According to allegations of defendant’s answer the plaintiff agreed to supply defendant’s customers with print paper in certain amounts named, at fixed prices for the first quarter of each yearly period named in the contract, and at reasonable market prices for the succeeding quarterly periods, the same to be mutually agreed upon between the parties; that the plaintiff, without reason or justification, repudiated its obligation to furnish paper for the balance of the time stated, although the customers were ready and willing to purchase the paper at any reasonable price.
*404If the contract between these parties could be construed to mean that in the absence of an agreement fixing the price, the paper should be supplied at its reasonable value, there would be no difficulty in holding the plaintiff liable for a failure to supply the paper, but such is not the contract. It provides that if the parties “ shall fail to arrange a price for any quarter before the expiration of the preceding three months, this contract, in so far as it pertains to delivery over the unexpired period, shall terminate.”

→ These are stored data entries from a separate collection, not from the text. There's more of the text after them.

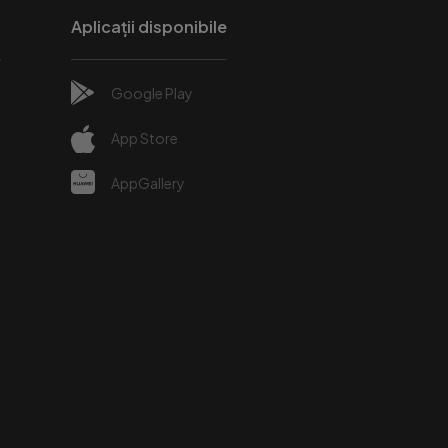
Aplicații disponibile
Google Play
e
App Store
AppGallery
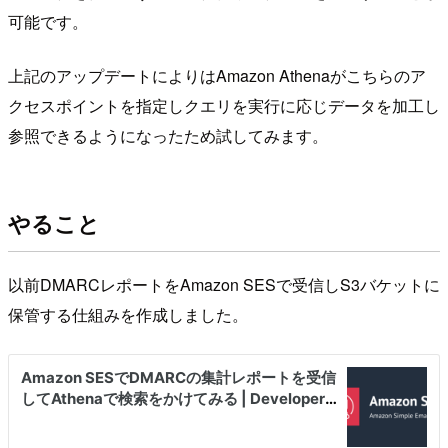
可能です。
上記のアップデートによりはAmazon Athenaがこちらのア
クセスポイントを指定しクエリを実行に応じデータを加工し
参照できるようになったため試してみます。
やること
以前DMARCレポートをAmazon SESで受信しS3バケットに
保管する仕組みを作成しました。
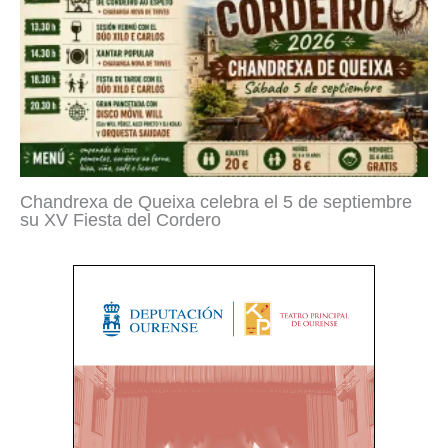
Chandrexa de Queixa celebra el 5 de septiembre
su XV Fiesta del Cordero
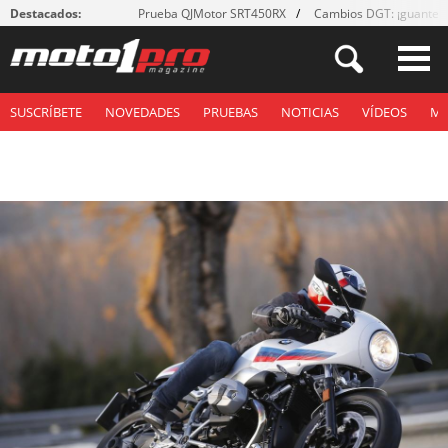
Destacados:
Prueba QJMotor SRT450RX
Cambios DGT: ¡guantes
SUSCRÍBETE
NOVEDADES
PRUEBAS
NOTICIAS
VÍDEOS
M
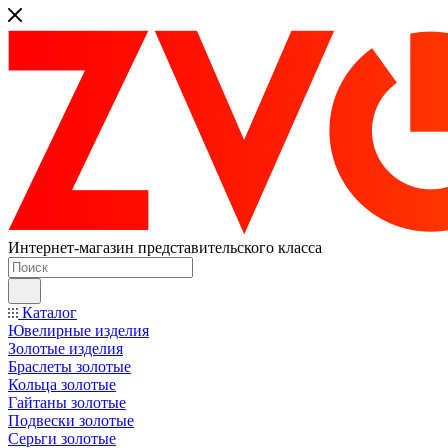
Интернет-магазин представительского класса
Каталог
Ювелирные изделия
Золотые изделия
Браслеты золотые
Кольца золотые
Гайтаны золотые
Подвески золотые
Серьги золотые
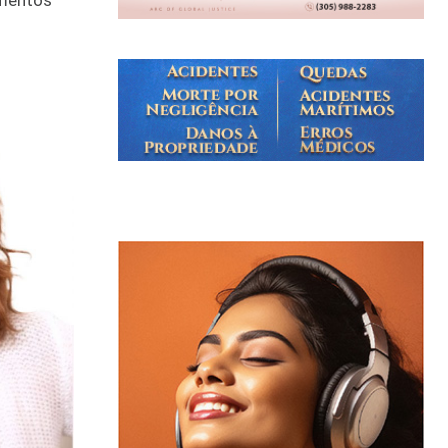
imentos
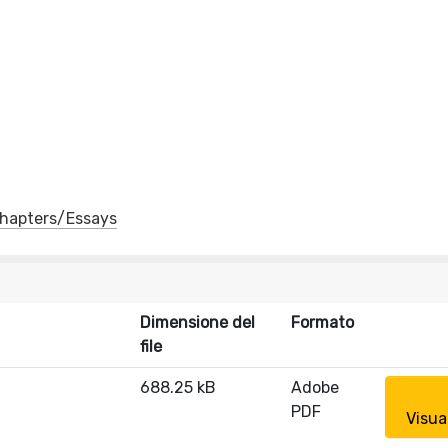
 Chapters/Essays
Dimensione del
Formato
file
688.25 kB
Adobe
PDF
Visua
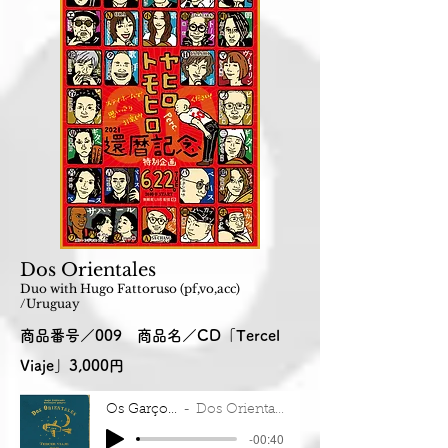
Dos Orientales
Duo with Hugo Fattoruso (pf,vo,acc)
/Uruguay
商品番号／009 商品名／CD「Tercel
Viaje」3,000円
Os Garçons
Dos Orientales
-00:40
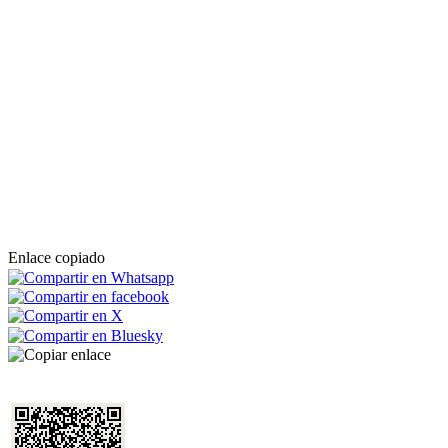
Enlace copiado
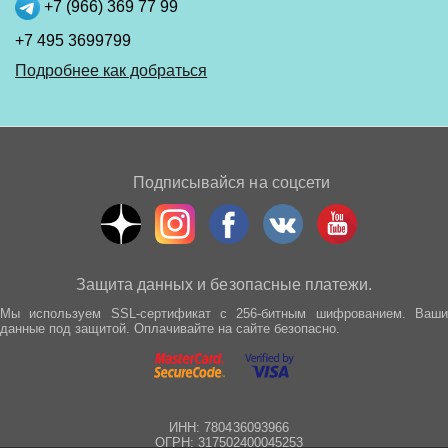
+7 (966) 369 77 99
+7 495 3699799
Подробнее как добраться
Подписывайся на соцсети
Защита данных и безопасные платежи.
Мы используем SSL-сертификат с 256-битным шифрованием. Ваши
данные под защитой. Оплачивайте на сайте безопасно.
ИНН: 780436093966
ОГРН: 317502400045253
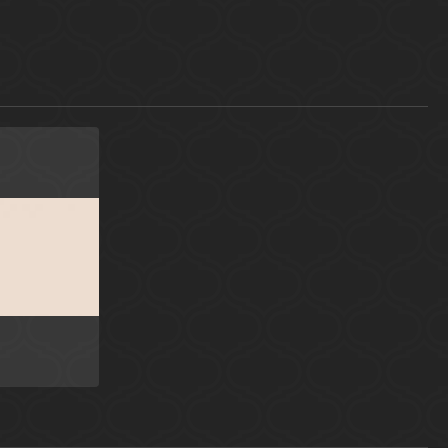
я
azzi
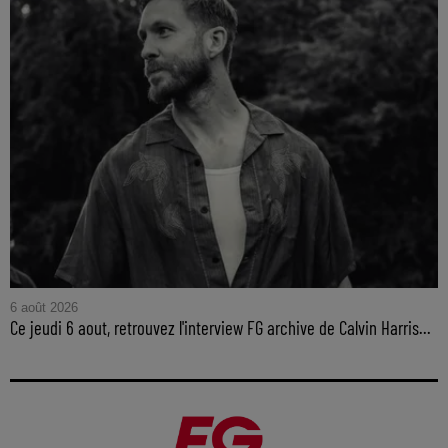
6 août 2026
Ce jeudi 6 aout, retrouvez l'interview FG archive de Calvin Harris...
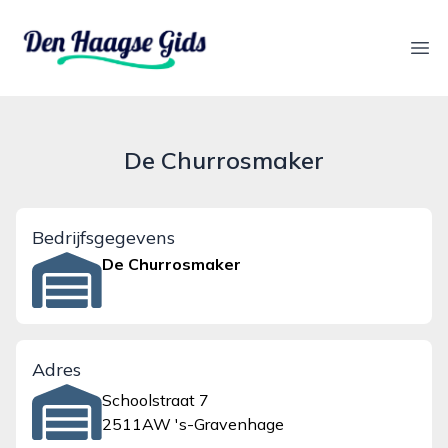
denhaagsegids.nl
Ope
De Churrosmaker
Bedrijfsgegevens
De Churrosmaker
Adres
Schoolstraat 7
2511AW 's-Gravenhage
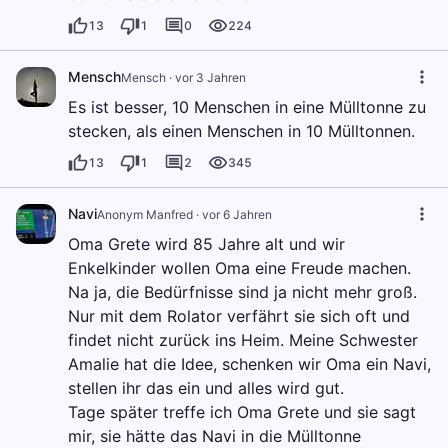
13
1
0
224
Mensch
Mensch
·
vor 3 Jahren
Es ist besser, 10 Menschen in eine Mülltonne zu
stecken, als einen Menschen in 10 Mülltonnen.
13
1
2
345
Navi
Anonym Manfred
·
vor 6 Jahren
Oma Grete wird 85 Jahre alt und wir
Enkelkinder wollen Oma eine Freude machen.
Na ja, die Bedürfnisse sind ja nicht mehr groß.
Nur mit dem Rolator verfährt sie sich oft und
findet nicht zurück ins Heim. Meine Schwester
Amalie hat die Idee, schenken wir Oma ein Navi,
stellen ihr das ein und alles wird gut.
Tage später treffe ich Oma Grete und sie sagt
mir, sie hätte das Navi in die Mülltonne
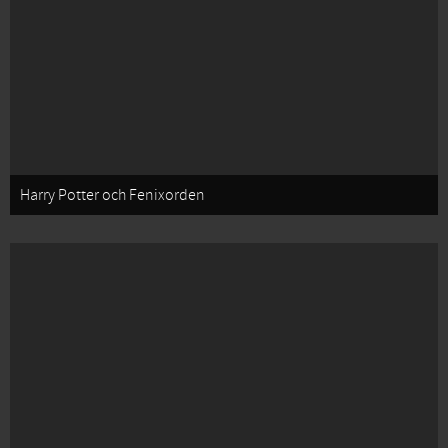
Harry Potter och Fenixorden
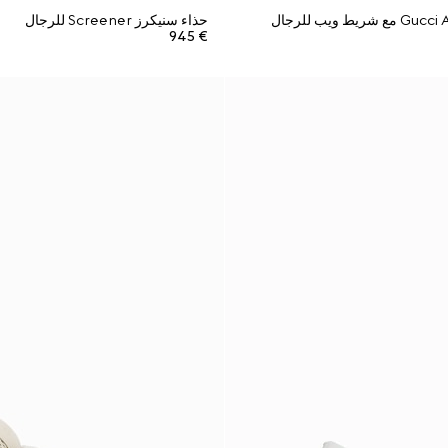
حذاء سنيكرز Screener للرجال
€ 945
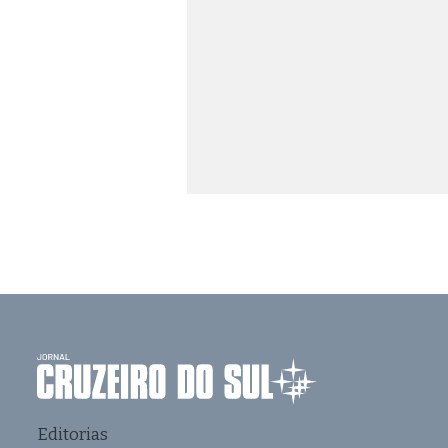
Editorias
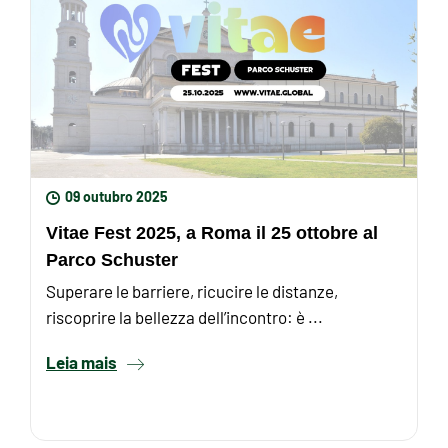
09 outubro 2025
Vitae Fest 2025, a Roma il 25 ottobre al
Parco Schuster
Superare le barriere, ricucire le distanze,
riscoprire la bellezza dell’incontro: è ...
Leia mais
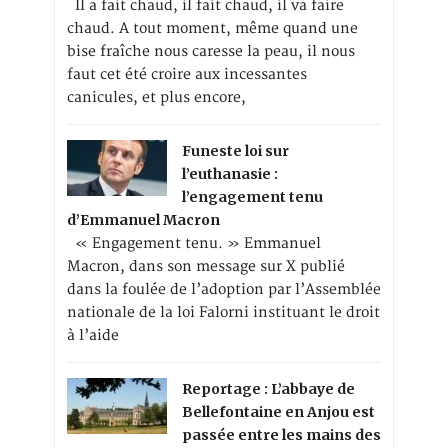
Il a fait chaud, il fait chaud, il va faire
chaud. A tout moment, même quand une
bise fraîche nous caresse la peau, il nous
faut cet été croire aux incessantes
canicules, et plus encore,
Funeste loi sur
l’euthanasie :
l’engagement tenu
d’Emmanuel Macron
« Engagement tenu. » Emmanuel
Macron, dans son message sur X publié
dans la foulée de l’adoption par l’Assemblée
nationale de la loi Falorni instituant le droit
à l’aide
Reportage : L’abbaye de
Bellefontaine en Anjou est
passée entre les mains des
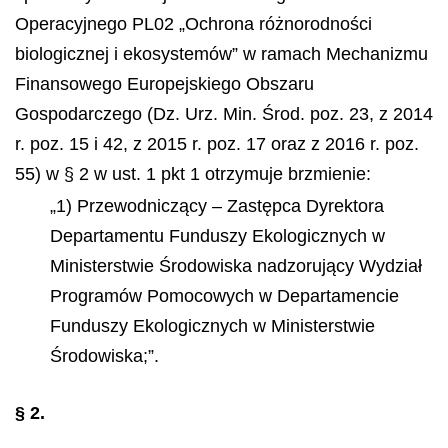
Operacyjnego PL02 „Ochrona różnorodności
biologicznej i ekosystemów” w ramach Mechanizmu
Finansowego Europejskiego Obszaru
Gospodarczego (Dz. Urz. Min. Środ. poz. 23, z 2014
r. poz. 15 i 42, z 2015 r. poz. 17 oraz z 2016 r. poz.
55) w § 2 w ust. 1 pkt 1 otrzymuje brzmienie:
„1) Przewodniczący – Zastępca Dyrektora
Departamentu Funduszy Ekologicznych w
Ministerstwie Środowiska nadzorujący Wydział
Programów Pomocowych w Departamencie
Funduszy Ekologicznych w Ministerstwie
Środowiska;”.
§ 2.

I do not see how the effect of this provision can be overcome or avoided by the motives which may have prompted the failure of plaintiff to agree upon a price. It had the right to increase the price even beyond what was reasonable or to sell its paper through another dealer or broker if there was no contract obligation to supply defendant beyond the quarter for which the price was fixed, and I think this is so whether the defendant acted as a broker or a jobber in the original negotiations. The contract as finally made between the plaintiff and defendant must govern.
The plaintiff was under the same legal obligation to furnish paper to defendant as defendant was to furnish to its customers and no more. The provisions of the contracts in that regard are precisely alike.
Order reversed and verdict of jury reinstated, with costs.